2:15. In v8 we are told of the Lord's garden "in the East." It is presented in literal terms, as are the rivers that flow through it, v10-14. The Tigris and Euphrates are most likely the rivers of the garden and this would place the garden above the Persian Gulf. The writer views the garden literally, even though its truth is more theological than literal. In the garden the Lord places "the man he had formed" from "the dust of the ground", v7. This man is a "living being", breathed with the "breath of life" - God breathed. Here we see defined the two elements of our human nature. We are of the earth, flesh and blood, but also divine, God-breathed. Within this nature there is constant conflict, a conflict between the sensual and the spiritual. The garden is certainly not a holiday camp, for the man is "to work it and take care of it." So much for the idea that work is a product of the fall. Ordering the garden is the business of the man, frustration in this task is the curse of sin. Our innate desire to order, create, control, is imaged in the command to "take care of" the earth.

v16-17. There is a "tree of life" in the garden, but in its way stands the "tree of the knowledge of good and evil." The man is commanded that he may eat of the fruit of any tree, but not that tree. To eat of that tree is to "surely die." This is not meant to imply that man is naturally created immortal; only God is immortal. The "tree of life" gives life eternal. Death is inevitable, but in the living God humanity is able to find life and so, as in the translation of Enoch and Elijah, "he should not see death", Heb.11:5. The prohibition, as with the Law that was to follow, placed before man a path other than blessing, a path of rebellion unto death. So, the pattern is set and the plan of redemption in Christ begins to unfold. In the inevitable path toward rebellion, God's plan to unite all things in heaven and earth in Christ begins to take shape.

v18-25. The making of woman details man as both male and female, created in God's "own image", 1:27. The removal of the rib to form woman illustrates the incomplete nature of either male or female, but how that completeness is restored in marriage. "For this reason a man will leave his father and mother and be united to his wife, and they will become one flesh", 2:24. In woman, the male finds a "suitable helper" so that together they can tend the garden.

 

 

3:1. We are now introduced to a piece of theology which is not developed in the Old Testament, but is central to the New. "Sin came into the world through one man and death through sin", Rom.5:12. The converse is the substance of our faith, namely, that life came through the obedience of the one man Jesus Christ. As for the tempter, he is part of the created order, although he may not be Satan, rather just one of his minions. The temptation is subtle, and by no means overbearing. The serpent suggests that God's word is subject to our own judgement. He then exaggerates God's word to make it seem reasonable to question it.

v2-3. Eve is drawn into the debate over God's command, and in correcting the serpents words she magnifies God's strictness - "you must not touch it." Of course, God never said that they could not touch the tree.

v4. The serpent now directly contradicts God's word. He denies judgement. Today, the motivation may be different, but the notion of God's judgement is constantly denied.
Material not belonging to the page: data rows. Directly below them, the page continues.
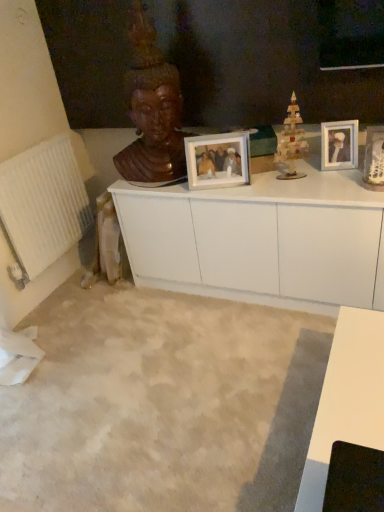 Question: From the image's perspective, is wooden toy at center on top of wooden statue at upper center?

Choices:
 (A) no
 (B) yes

Answer: (A)

Question: Can you confirm if wooden toy at center is bigger than wooden statue at upper center?

Choices:
 (A) yes
 (B) no

Answer: (B)

Question: Is wooden toy at center smaller than wooden statue at upper center?

Choices:
 (A) yes
 (B) no

Answer: (A)

Question: Considering the relative positions of wooden toy at center and wooden statue at upper center in the image provided, is wooden toy at center behind wooden statue at upper center?

Choices:
 (A) no
 (B) yes

Answer: (B)

Question: Is wooden statue at upper center at the back of wooden toy at center?

Choices:
 (A) no
 (B) yes

Answer: (A)

Question: From a real-world perspective, is white glossy picture frame at upper right, the 2th picture frame from the left, above or below white textured radiator at left?

Choices:
 (A) above
 (B) below

Answer: (A)

Question: Is point (327, 133) positioned closer to the camera than point (52, 251)?

Choices:
 (A) farther
 (B) closer

Answer: (B)

Question: From the image's perspective, is white glossy picture frame at upper right, the 1th picture frame from the right, located above or below white textured radiator at left?

Choices:
 (A) above
 (B) below

Answer: (A)

Question: Would you say white glossy picture frame at upper right, the 1th picture frame from the right, is inside or outside white textured radiator at left?

Choices:
 (A) inside
 (B) outside

Answer: (B)

Question: In terms of height, does matte white picture frame at center, the 2th picture frame in the right-to-left sequence, look taller or shorter compared to white glossy picture frame at upper right, the 1th picture frame from the right?

Choices:
 (A) short
 (B) tall

Answer: (B)

Question: Would you say matte white picture frame at center, which is the 1th picture frame from left to right, is to the left or to the right of white glossy picture frame at upper right, the 1th picture frame from the right, in the picture?

Choices:
 (A) right
 (B) left

Answer: (B)

Question: Considering the positions of point (238, 174) and point (339, 146), is point (238, 174) closer or farther from the camera than point (339, 146)?

Choices:
 (A) farther
 (B) closer

Answer: (A)

Question: Looking at the image, does matte white picture frame at center, which is the 1th picture frame from left to right, seem bigger or smaller compared to white glossy picture frame at upper right, the 1th picture frame from the right?

Choices:
 (A) small
 (B) big

Answer: (B)

Question: Is white glossy cabinet at center in front of or behind white glossy picture frame at upper right, the 2th picture frame from the left, in the image?

Choices:
 (A) front
 (B) behind

Answer: (A)

Question: From the image's perspective, is white glossy cabinet at center above or below white glossy picture frame at upper right, the 2th picture frame from the left?

Choices:
 (A) below
 (B) above

Answer: (A) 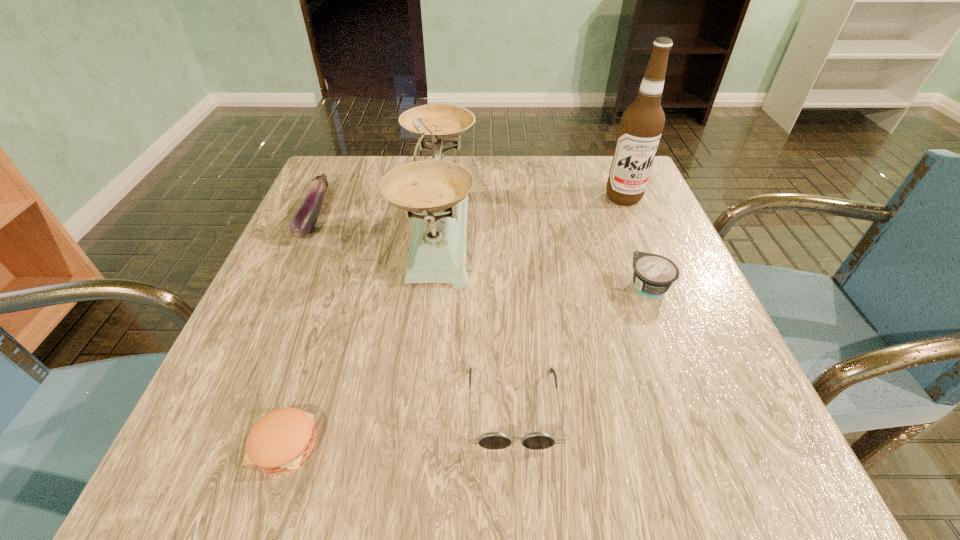 Locate an element on the screen. free location located 0.050m on the front-facing side of the sunglasses is located at coordinates (518, 490).

Where is `vacant region located 0.090m on the back of the patty`? vacant region located 0.090m on the back of the patty is located at coordinates (312, 363).

Locate an element on the screen. The image size is (960, 540). alcohol located in the far edge section of the desktop is located at coordinates (642, 123).

The width and height of the screenshot is (960, 540). Identify the location of scale located in the far edge section of the desktop. click(x=436, y=191).

Image resolution: width=960 pixels, height=540 pixels. I want to click on eggplant that is at the far edge, so click(304, 220).

Find the location of a particular element. The width and height of the screenshot is (960, 540). sunglasses present at the near edge is located at coordinates (492, 440).

Find the location of a particular element. patty that is at the near edge is located at coordinates (281, 440).

Image resolution: width=960 pixels, height=540 pixels. Find the location of `eggplant at the left edge`. eggplant at the left edge is located at coordinates (304, 220).

Where is `patty at the left edge`? This screenshot has width=960, height=540. patty at the left edge is located at coordinates (281, 440).

Where is `alcohol at the right edge`? The height and width of the screenshot is (540, 960). alcohol at the right edge is located at coordinates (642, 123). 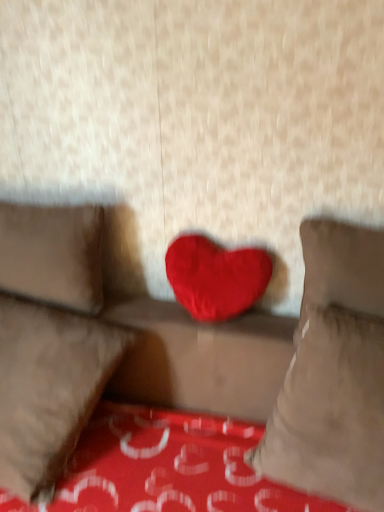 Where is `vacant region above suede-like beige pillow at left, the first pillow in the left-to-right sequence (from a real-world perspective)`? vacant region above suede-like beige pillow at left, the first pillow in the left-to-right sequence (from a real-world perspective) is located at coordinates (38, 204). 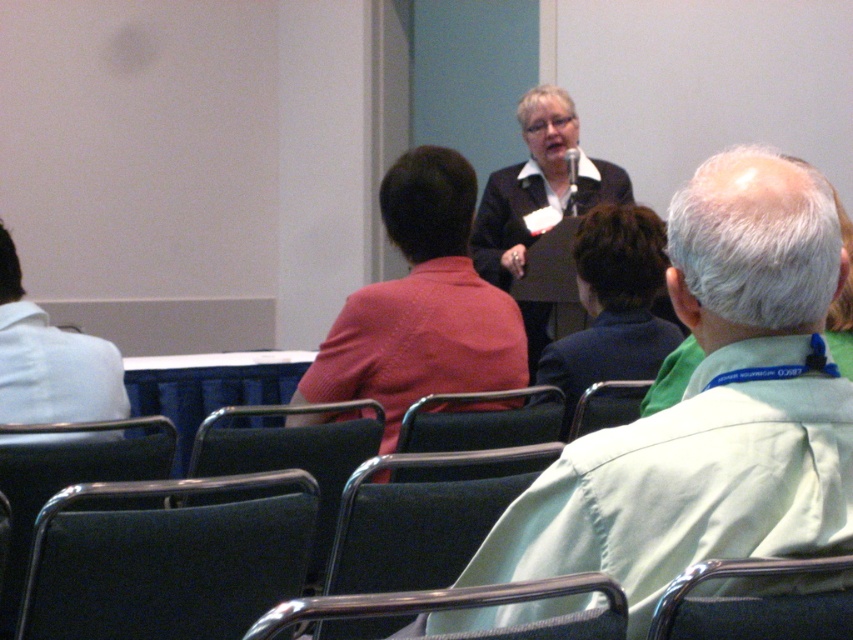 Question: Does black fabric chair at lower left come in front of dark blue fabric chair at lower left?

Choices:
 (A) yes
 (B) no

Answer: (A)

Question: Which point is farther to the camera?

Choices:
 (A) (224, 413)
 (B) (445, 291)
 (C) (68, 403)
 (D) (634, 385)

Answer: (D)

Question: Which object appears closest to the camera in this image?

Choices:
 (A) white fabric shirt at left
 (B) metallic silver chair at lower right
 (C) dark green fabric chair at center
 (D) black leather chair at center

Answer: (B)

Question: Which object appears closest to the camera in this image?

Choices:
 (A) dark blue fabric chair at lower left
 (B) black leather chair at center

Answer: (A)

Question: Can you confirm if white fabric shirt at left is positioned to the right of dark green fabric chair at center?

Choices:
 (A) yes
 (B) no

Answer: (B)

Question: From the image, what is the correct spatial relationship of matte black jacket at center in relation to dark blue fabric chair at lower left?

Choices:
 (A) right
 (B) left

Answer: (A) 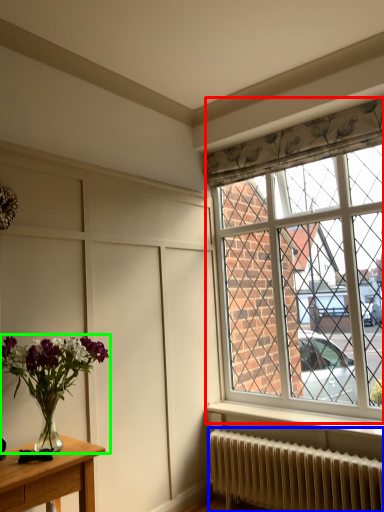 Question: Considering the real-world distances, which object is closest to window (highlighted by a red box)? radiator (highlighted by a blue box) or houseplant (highlighted by a green box).

Choices:
 (A) radiator
 (B) houseplant

Answer: (A) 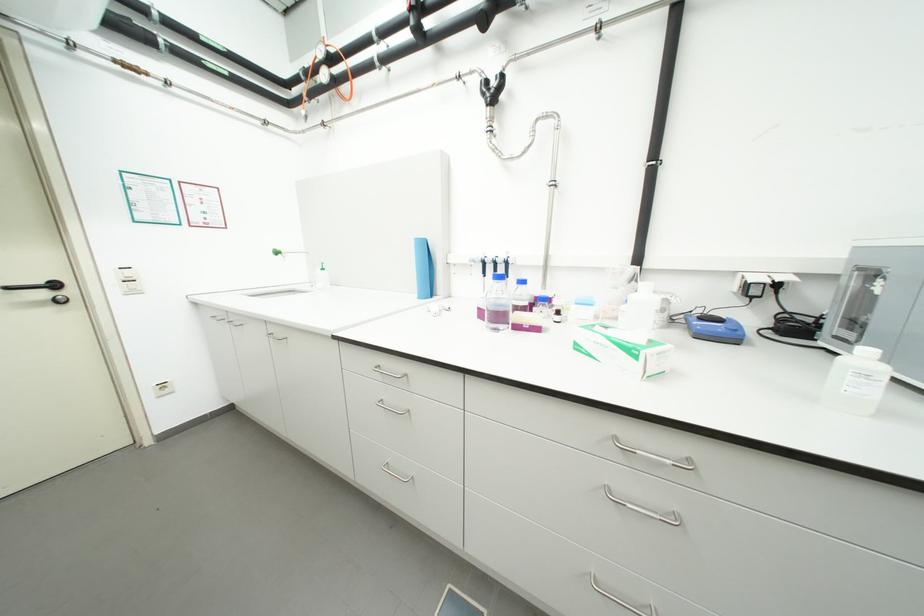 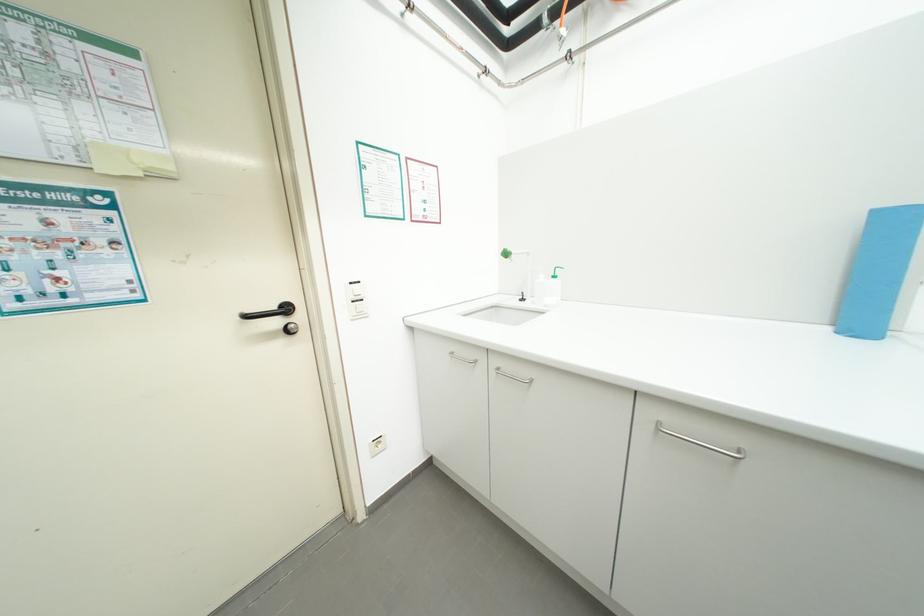 The images are taken continuously from a first-person perspective. In which direction are you moving?

The movement direction of the cameraman is left, forward. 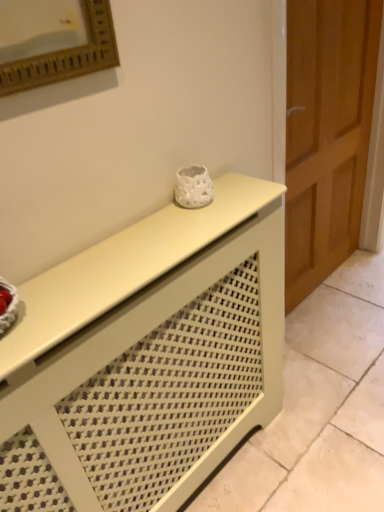 Image resolution: width=384 pixels, height=512 pixels. Identify the location of wooden door at right. (326, 134).

The width and height of the screenshot is (384, 512). Describe the element at coordinates (326, 134) in the screenshot. I see `wooden door at right` at that location.

Describe the element at coordinates (145, 358) in the screenshot. I see `matte white console table at center` at that location.

Where is `matte white console table at center`? This screenshot has width=384, height=512. matte white console table at center is located at coordinates tap(145, 358).

Image resolution: width=384 pixels, height=512 pixels. Find the location of `wooden door at right`. wooden door at right is located at coordinates (326, 134).

Which is more to the right, matte white console table at center or wooden door at right?

Positioned to the right is wooden door at right.

Does matte white console table at center lie in front of wooden door at right?

That is True.

Which is closer, (124, 237) or (341, 101)?

Point (124, 237)

From the image's perspective, which one is positioned lower, matte white console table at center or wooden door at right?

matte white console table at center appears lower in the image.

From a real-world perspective, which is physically above, matte white console table at center or wooden door at right?

wooden door at right, from a real-world perspective.

Is matte white console table at center wider than wooden door at right?

Correct, the width of matte white console table at center exceeds that of wooden door at right.

Considering the sizes of objects matte white console table at center and wooden door at right in the image provided, who is shorter, matte white console table at center or wooden door at right?

matte white console table at center is shorter.

Which of these two, matte white console table at center or wooden door at right, is smaller?

matte white console table at center.

Could wooden door at right be considered to be inside matte white console table at center?

Actually, wooden door at right is outside matte white console table at center.

Is matte white console table at center far from wooden door at right?

No, matte white console table at center is in close proximity to wooden door at right.

Is matte white console table at center aimed at wooden door at right?

No, matte white console table at center does not turn towards wooden door at right.

How different are the orientations of matte white console table at center and wooden door at right in degrees?

0.193 degrees separate the facing orientations of matte white console table at center and wooden door at right.

Where is `furniture below the wooden door at right (from the image's perspective)`? furniture below the wooden door at right (from the image's perspective) is located at coordinates (145, 358).

Considering the positions of objects wooden door at right and matte white console table at center in the image provided, who is more to the left, wooden door at right or matte white console table at center?

From the viewer's perspective, matte white console table at center appears more on the left side.

Is wooden door at right further to camera compared to matte white console table at center?

Yes, the depth of wooden door at right is greater than that of matte white console table at center.

Which is more distant, (305, 138) or (110, 344)?

Positioned behind is point (305, 138).

From the image's perspective, which one is positioned higher, wooden door at right or matte white console table at center?

wooden door at right.

From a real-world perspective, is wooden door at right positioned under matte white console table at center based on gravity?

No, from a real-world perspective, wooden door at right is not beneath matte white console table at center.

Between wooden door at right and matte white console table at center, which one has smaller width?

wooden door at right is thinner.

Can you confirm if wooden door at right is shorter than matte white console table at center?

In fact, wooden door at right may be taller than matte white console table at center.

Considering the relative sizes of wooden door at right and matte white console table at center in the image provided, is wooden door at right smaller than matte white console table at center?

No, wooden door at right is not smaller than matte white console table at center.

Is wooden door at right completely or partially outside of matte white console table at center?

Yes.

Are wooden door at right and matte white console table at center located far from each other?

No, wooden door at right is in close proximity to matte white console table at center.

Is matte white console table at center at the back of wooden door at right?

wooden door at right does not have its back to matte white console table at center.

What's the angular difference between wooden door at right and matte white console table at center's facing directions?

They differ by 0.193 degrees in their facing directions.

In the image, there is a matte white console table at center. At what (x,y) coordinates should I click in order to perform the action: click on door above it (from the image's perspective). Please return your answer as a coordinate pair (x, y). Looking at the image, I should click on (326, 134).

Find the location of a particular element. door above the matte white console table at center (from a real-world perspective) is located at coordinates (326, 134).

Find the location of a particular element. furniture lying on the left of wooden door at right is located at coordinates (145, 358). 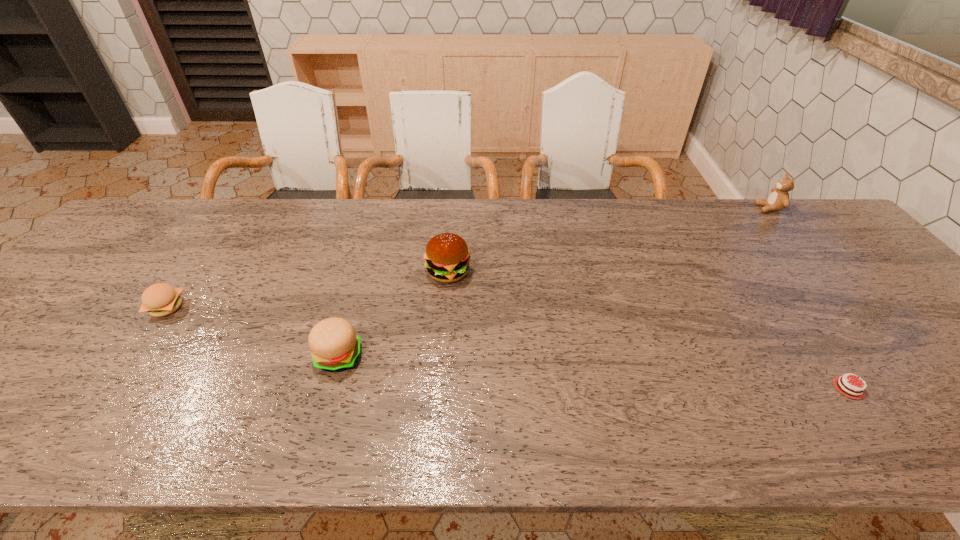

v5. The temptation climaxes with the idea that we can "be like God." The tempter lies concerning the judgement of "death", while painting God as one whose command is driven by envy and whose service is driven by servility. Adam and Eve are tempted to believe that life is gained, not by freely accepting God's gift of life, but rather by undertaking a blind leap for life on the word of a mere creature. The intoxicating dream of being "like God", independent of, or even greater than God, feeds their human arrogance.

v6. Eve has listened to the creature, rather than the Creator, and she now follows her feelings, rather than The Creator's word. The fruit was "pleasing to the eye", and the possibility of gaining enrichment was "desirable" to her, so she ate and gave some to Adam to eat. Her desire itself added up to life, but desire is not life. How human it is to see sophistication as wisdom, independence as good and greed as greatness.

v7. The serpent promised that on eating they would be "like God, knowing good and evil." They were now godlike, even enlightened, seeing the world no longer through the eyes of innocence. Innocent beauty was now evil, something to be ashamed of and hidden behind fig leaves. They were no longer at ease with each other, sin had seen to that. So, they knew good and evil, but they also knew death, "not only the first part of the first death, wheresoever the soul loses God, nor the latter only, wherein the soul leaves the body, but also the second which is the last of deaths, eternal, and following after all", Augustine. So much for the serpents suggestion, "You will not surely die."

 
Discussion

The creation story defines the human condition. List the aspects of our nature revealed in this story.